The only type of birds I’ve seen that generally won’t eat at trays are woodpeckers. The Downy Woodpecker couple that visits actually seems to have a thing for my finch feeder, which is cool with me. But my cage feeder designed to keep out squirrels, starlings, and grackles, will also keep out Blue Jays. It’s also more difficult for bluebirds and cardinals to get in. But the tray? Obviously no issues. Depending on the size of the tray, you can also get a large amount of birds at once.

Cleanup is a cinch too! It’s usually just as easy as washing a dinner plate. Nothing to disassemble.

 Setup is easy too. It can’t be any more idiot proof. Just either set it outside, hang it, or whatever and put seeds on it. Boom. You’re feeding birds.

One of things I’ve discovered in my time bird feeding is that there currently is not a perfect seed blend to my specifications. In my trays, I like to have bird seed that starlings dislike. That means shelled sunflower seeds, safflower seeds, and shelled peanuts. Every single “Gucci” blend out there has sunflower chips or other varieties that starlings will eat right up. But after some experimentation, I’ve found that I can put out seed that they hate and they’ll stay away.

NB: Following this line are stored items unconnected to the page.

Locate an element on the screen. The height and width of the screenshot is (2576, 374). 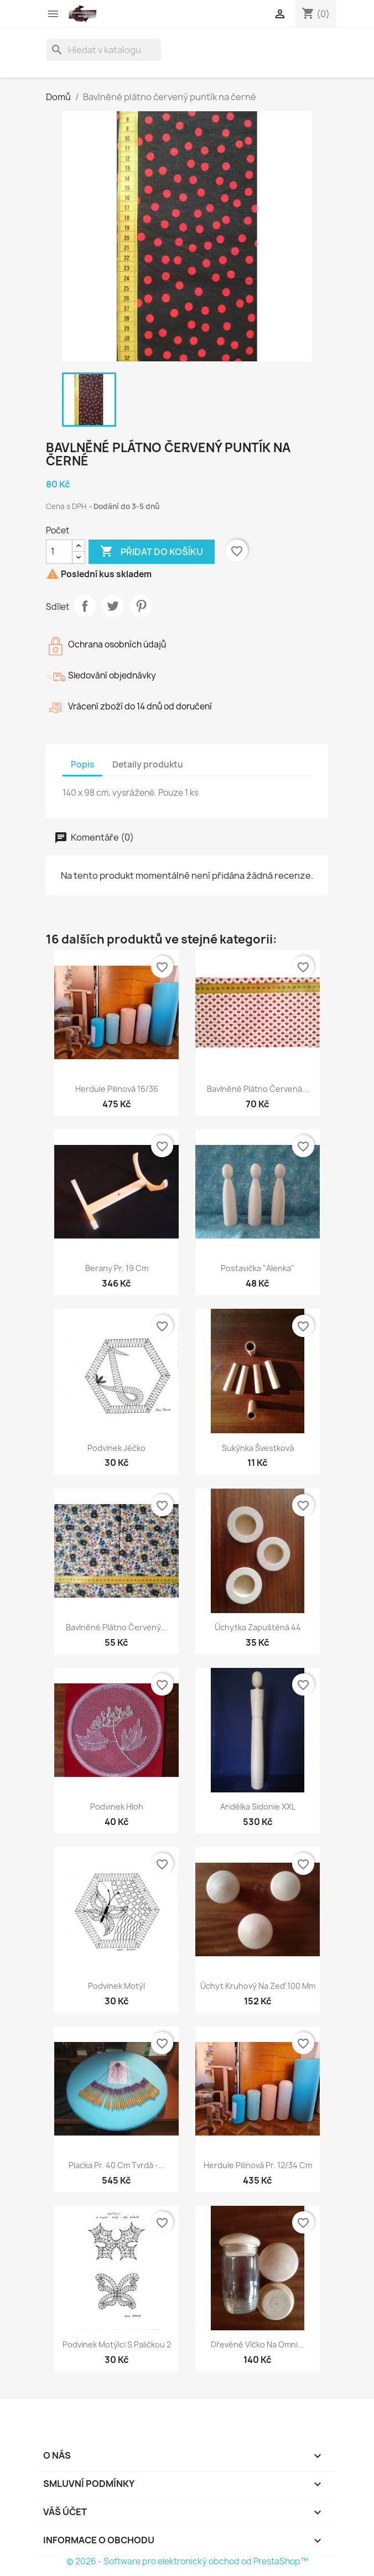 Dřevěné víčko na omni... is located at coordinates (257, 2344).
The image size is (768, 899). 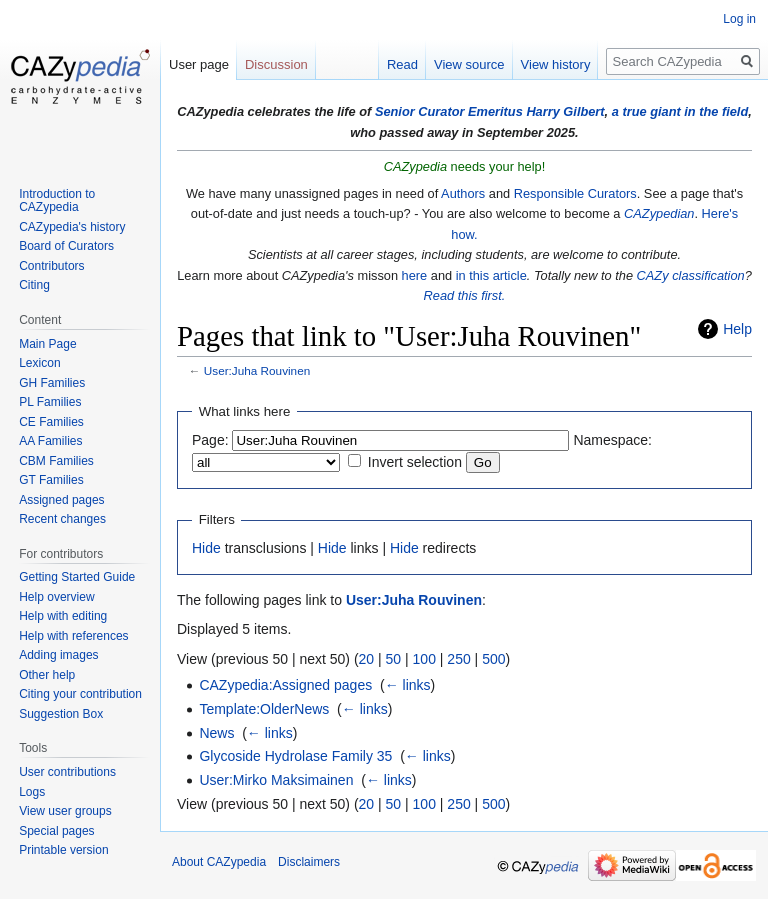 What do you see at coordinates (32, 792) in the screenshot?
I see `Logs` at bounding box center [32, 792].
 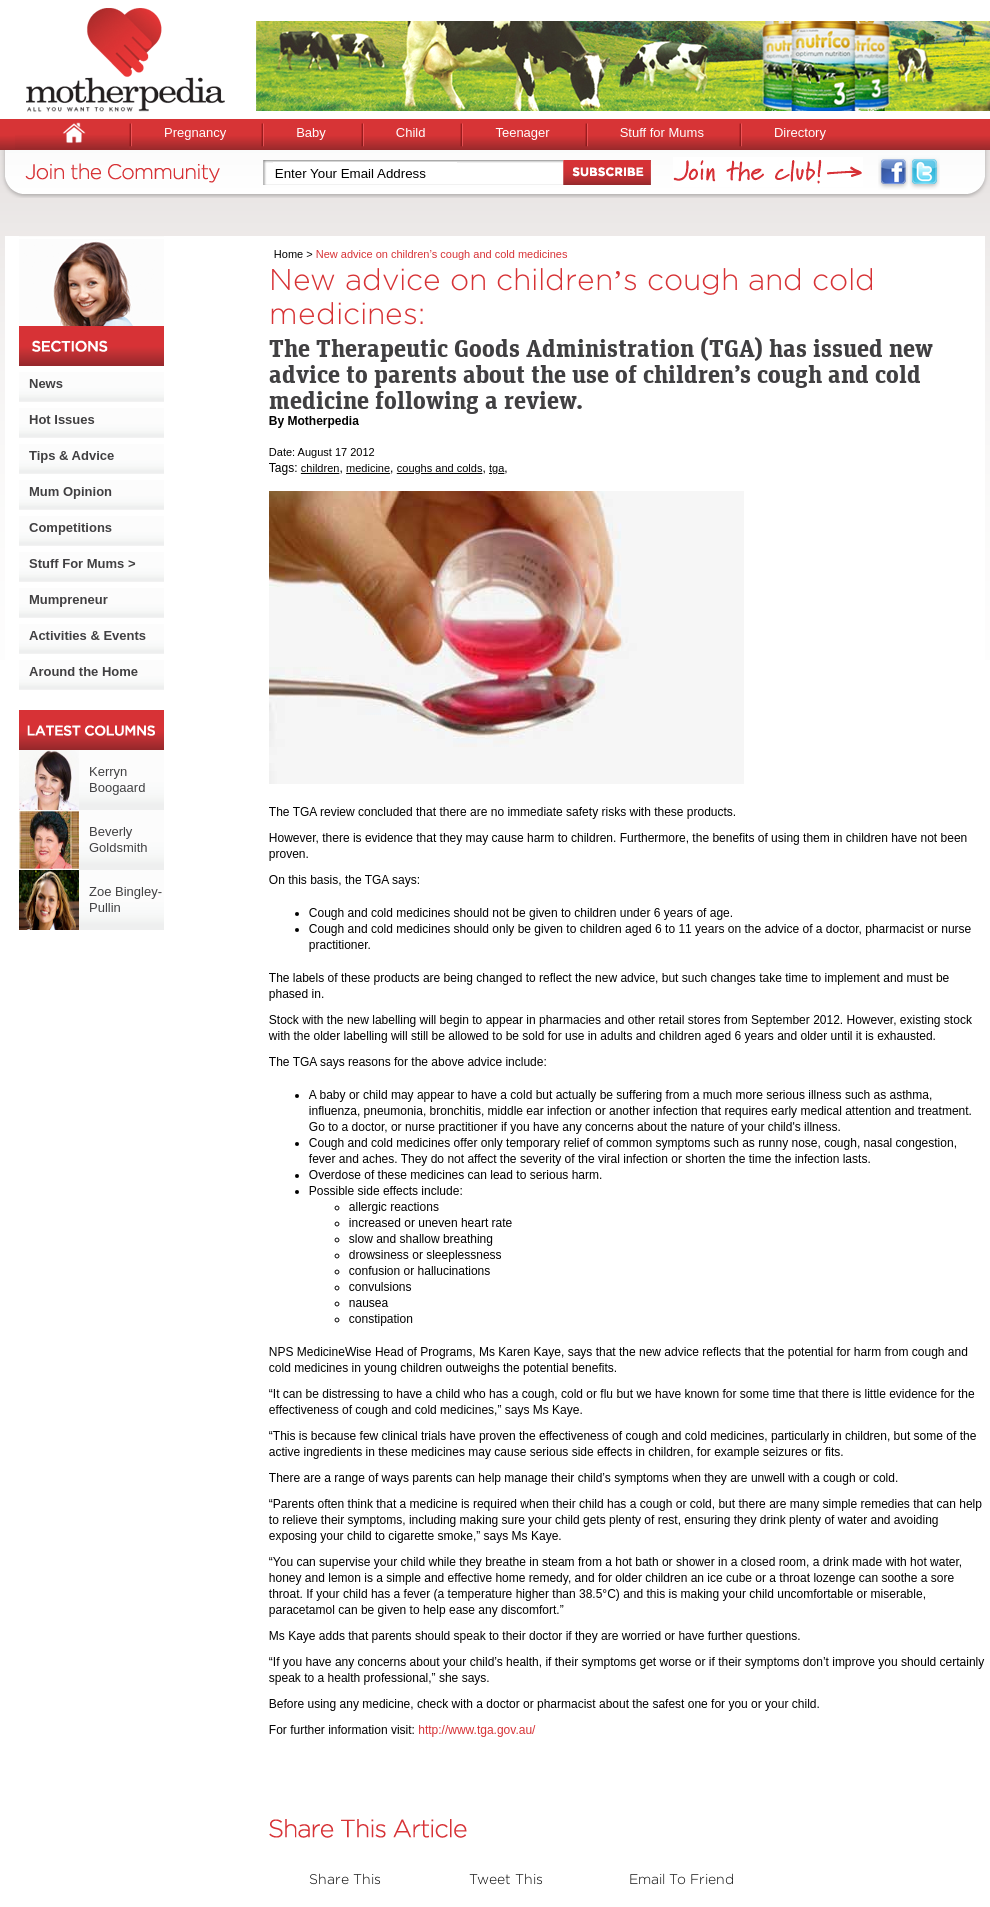 What do you see at coordinates (46, 383) in the screenshot?
I see `News` at bounding box center [46, 383].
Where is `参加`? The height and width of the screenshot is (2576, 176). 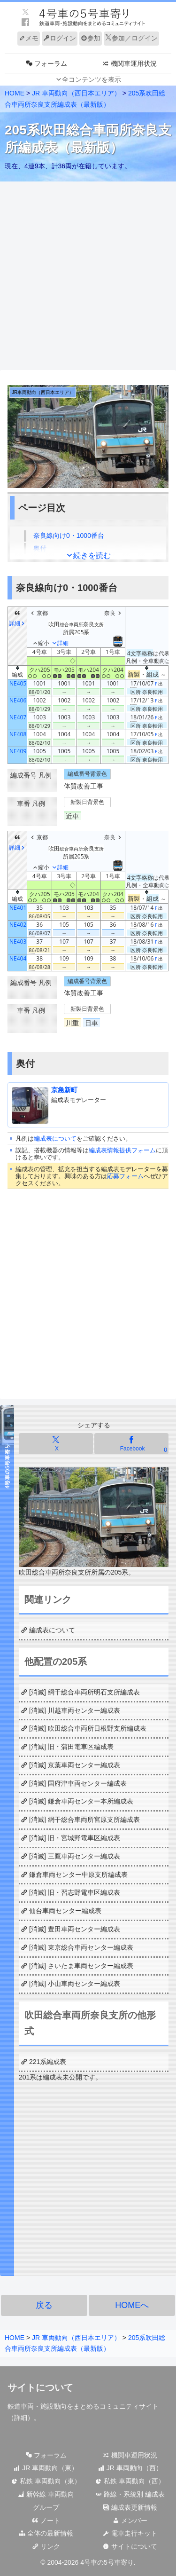 参加 is located at coordinates (90, 38).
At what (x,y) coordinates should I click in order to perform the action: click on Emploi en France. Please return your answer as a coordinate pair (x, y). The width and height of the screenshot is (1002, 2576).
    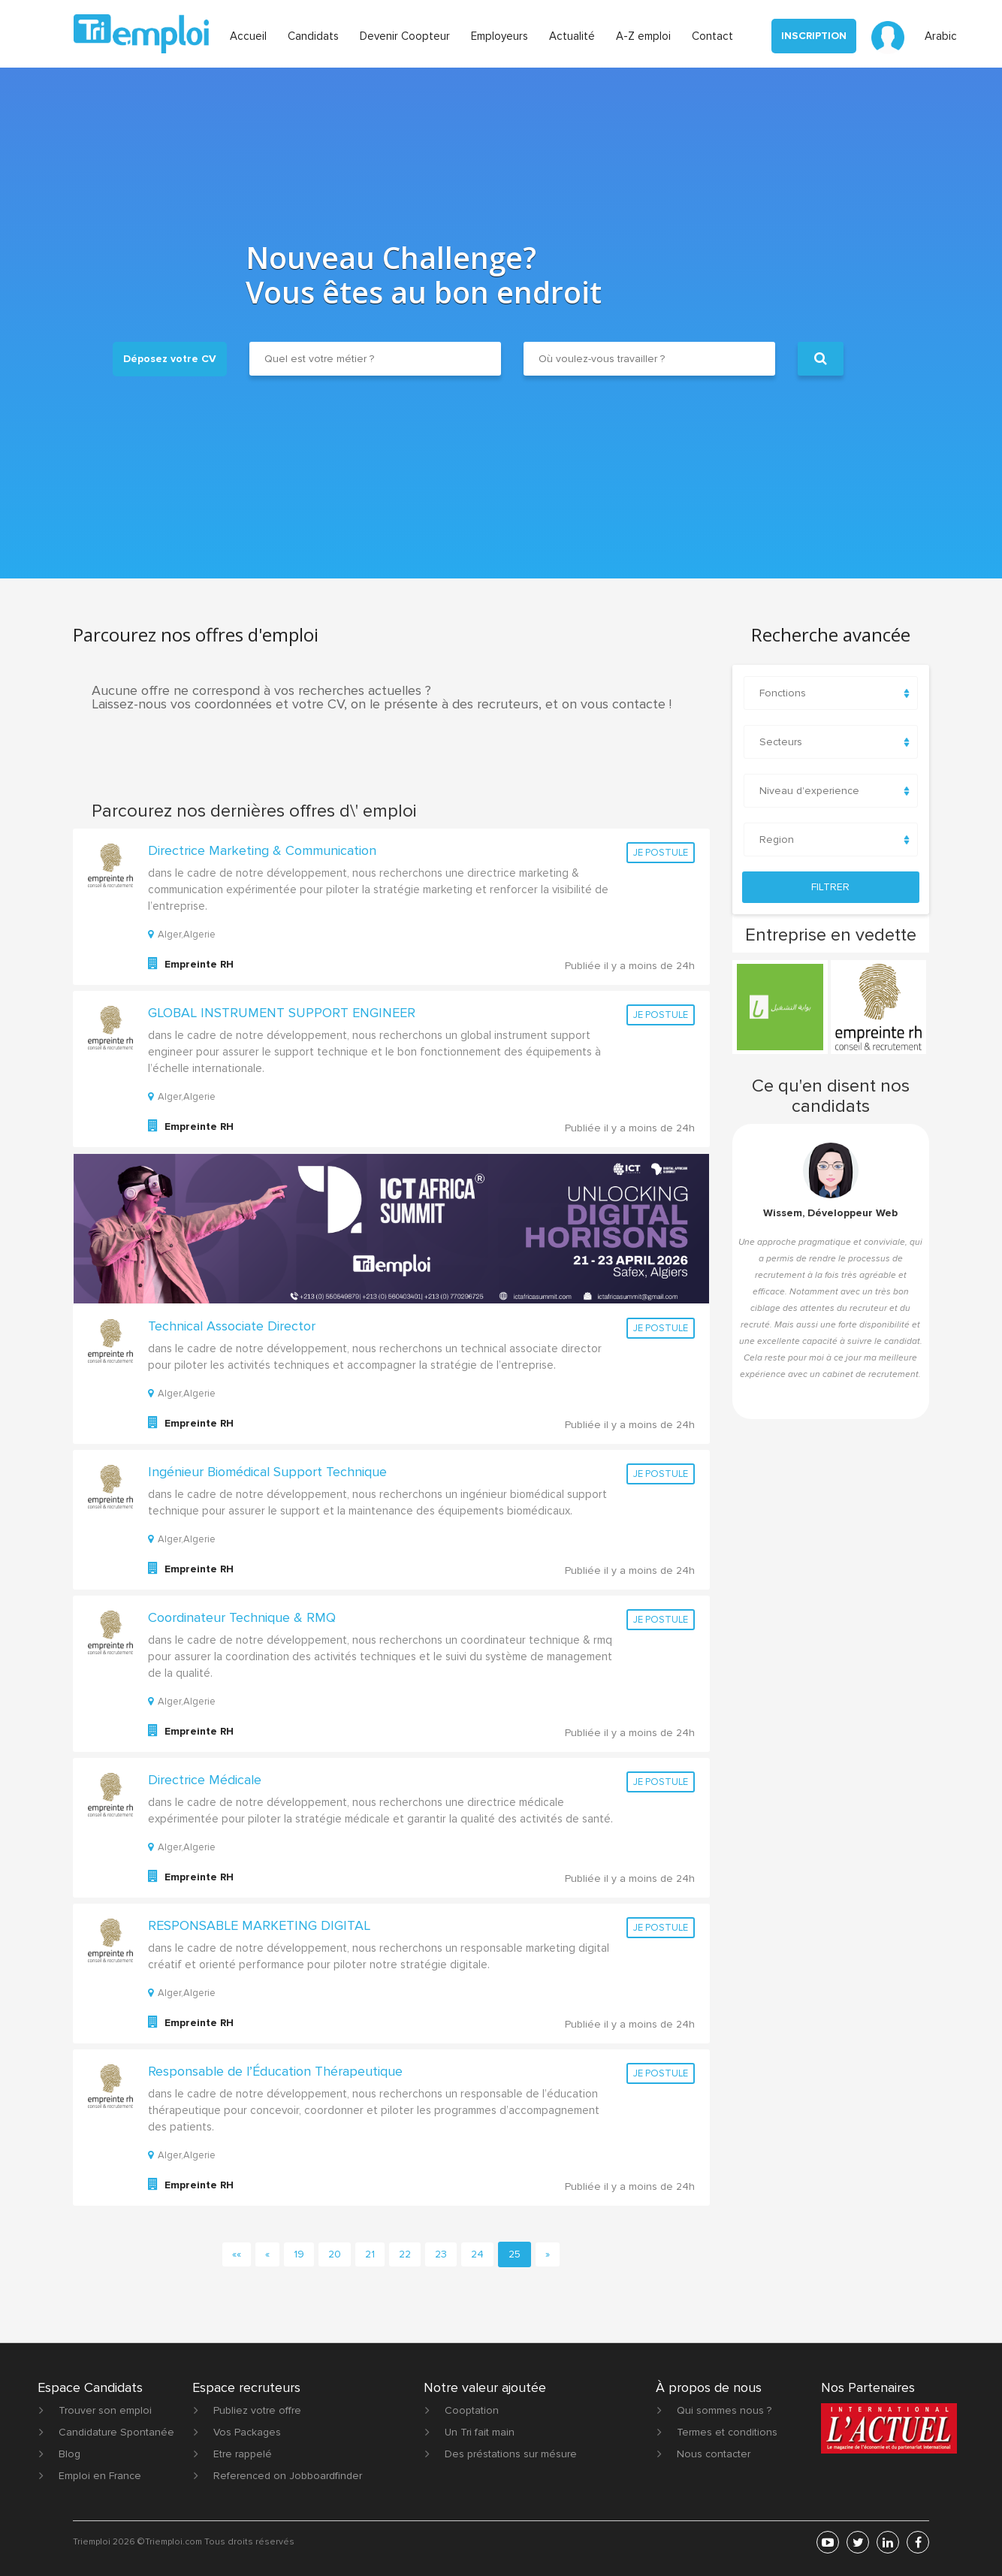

European Starlings hogging food

There are numerous ways to solve the squirrel problem and I won’t get into them too deep here. That’s a whole different post. A few brief ideas: install squirrel resistant baffles on your poles, use safflower exclusively, or add cayenne powder to your feed.

Finally, trays are excellent for photography. You can get an excellent view of the bird or birds without a tube or cage getting in the way of your shot. Some feeders are even set up where the bird naturally faces a wall, so you’re only getting back feathers in your shots. But you don’t have problem with a tray. You have a full 360 degrees to shoot from.

Of course, having a variety of feeder types is best, but if I had to pick just one, I’d go with a tray without hesitation.

I’ll be doing spotlights on different types of feeders in the future. Meanwhile, what have your experiences with tray feeders been? Are they the same as mine? Do you have a different or better idea?